Given entries ->

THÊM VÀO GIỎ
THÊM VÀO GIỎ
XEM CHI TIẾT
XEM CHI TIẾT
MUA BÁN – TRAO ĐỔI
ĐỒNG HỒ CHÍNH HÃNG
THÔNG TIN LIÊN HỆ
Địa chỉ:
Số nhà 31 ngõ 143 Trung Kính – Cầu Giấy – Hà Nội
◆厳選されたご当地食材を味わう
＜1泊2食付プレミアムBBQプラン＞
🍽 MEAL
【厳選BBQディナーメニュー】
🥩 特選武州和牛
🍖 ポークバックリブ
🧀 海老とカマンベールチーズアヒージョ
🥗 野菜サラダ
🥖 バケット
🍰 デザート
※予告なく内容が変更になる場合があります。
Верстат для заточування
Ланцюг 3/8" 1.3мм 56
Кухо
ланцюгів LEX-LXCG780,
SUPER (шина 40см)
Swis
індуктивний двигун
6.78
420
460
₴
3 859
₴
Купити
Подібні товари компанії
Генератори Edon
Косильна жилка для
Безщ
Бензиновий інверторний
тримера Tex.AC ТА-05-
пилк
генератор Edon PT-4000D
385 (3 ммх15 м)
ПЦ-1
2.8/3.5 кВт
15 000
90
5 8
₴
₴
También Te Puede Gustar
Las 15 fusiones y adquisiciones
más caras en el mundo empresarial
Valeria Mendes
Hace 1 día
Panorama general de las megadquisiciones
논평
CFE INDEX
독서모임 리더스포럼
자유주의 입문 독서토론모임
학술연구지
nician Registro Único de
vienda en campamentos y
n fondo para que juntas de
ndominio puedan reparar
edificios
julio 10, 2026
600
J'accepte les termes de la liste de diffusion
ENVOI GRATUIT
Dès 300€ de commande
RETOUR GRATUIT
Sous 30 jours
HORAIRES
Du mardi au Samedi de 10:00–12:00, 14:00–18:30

Work item ->
Since the material above must be kept intact, output it exactly as it is.

Solution ->
THÊM VÀO GIỎ
THÊM VÀO GIỎ
XEM CHI TIẾT
XEM CHI TIẾT
MUA BÁN – TRAO ĐỔI
ĐỒNG HỒ CHÍNH HÃNG
THÔNG TIN LIÊN HỆ
Địa chỉ:
Số nhà 31 ngõ 143 Trung Kính – Cầu Giấy – Hà Nội
◆厳選されたご当地食材を味わう
＜1泊2食付プレミアムBBQプラン＞
🍽 MEAL
【厳選BBQディナーメニュー】
🥩 特選武州和牛
🍖 ポークバックリブ
🧀 海老とカマンベールチーズアヒージョ
🥗 野菜サラダ
🥖 バケット
🍰 デザート
※予告なく内容が変更になる場合があります。
Верстат для заточування
Ланцюг 3/8" 1.3мм 56
Кухо
ланцюгів LEX-LXCG780,
SUPER (шина 40см)
Swis
індуктивний двигун
6.78
420
460
₴
3 859
₴
Купити
Подібні товари компанії
Генератори Edon
Косильна жилка для
Безщ
Бензиновий інверторний
тримера Tex.AC ТА-05-
пилк
генератор Edon PT-4000D
385 (3 ммх15 м)
ПЦ-1
2.8/3.5 кВт
15 000
90
5 8
₴
₴
También Te Puede Gustar
Las 15 fusiones y adquisiciones
más caras en el mundo empresarial
Valeria Mendes
Hace 1 día
Panorama general de las megadquisiciones
논평
CFE INDEX
독서모임 리더스포럼
자유주의 입문 독서토론모임
학술연구지
nician Registro Único de
vienda en campamentos y
n fondo para que juntas de
ndominio puedan reparar
edificios
julio 10, 2026
600
J'accepte les termes de la liste de diffusion
ENVOI GRATUIT
Dès 300€ de commande
RETOUR GRATUIT
Sous 30 jours
HORAIRES
Du mardi au Samedi de 10:00–12:00, 14:00–18:30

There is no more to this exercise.